Western Canada Select, a blend of oil sands bitumen and lighter oils, jumped C$14.32 per barrel, or 28%, to C$65.88/bbl. The jump sliced its discount to benchmark West Texas Intermediate crude by almost half to C$17.84/bbl, according to data compiled by the Petroleum Services Association of Canada. Western Canada Select prices had averaged C$54.71/bbl so far this year, according to the industry group, while the price differential had averaged C$28.92/bbl.
The price jump came amid reports that Calgary, Alberta-based Enbridge would shelve a plan to limit the nomination of so-called "air barrels" — capacity requests in excess of actual shipper needs — on its mainline system linking the oil sands region with refiners in the U.S. Enbridge told shippers June 4 that the company would not implement rules setting an allowance for the amount of crude companies could nominate for transport on its mainline, according to a Bloomberg News report that cited communications between the company and its customers.
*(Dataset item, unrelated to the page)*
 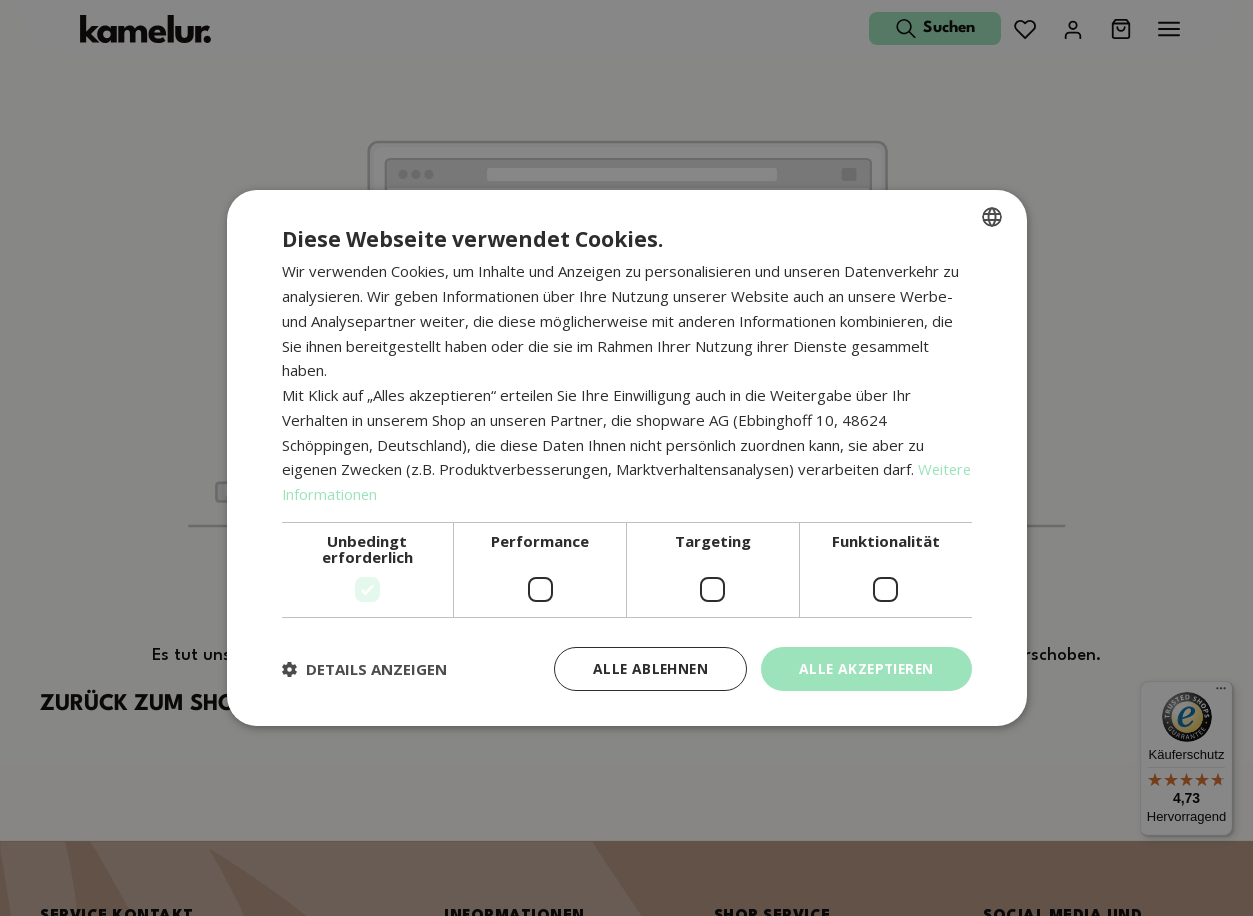 I want to click on [button], so click(x=364, y=669).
The plan, which was announced in May, would have seen pipeline space allocated based on a 12-month average with certain allowances. Enbridge abandoned the proposal after discussions with shippers, the news agency said.
Enbridge and other pipeline operators usually pro-rate shipper requests on their systems in order to meet demand on Canada's constrained pipeline network. Shippers sometimes seek more space than they need in an attempt to ensure their actual requirements are met. As a result, pipeline capacity that is booked sometimes stays unused, creating wasted space and scheduling headaches for the pipelines. Maintaining the existing allocation system could improve the likelihood that sellers moving crude to spot markets will get more space on the system. Enbridge handles the largest share of Canada's crude shipments.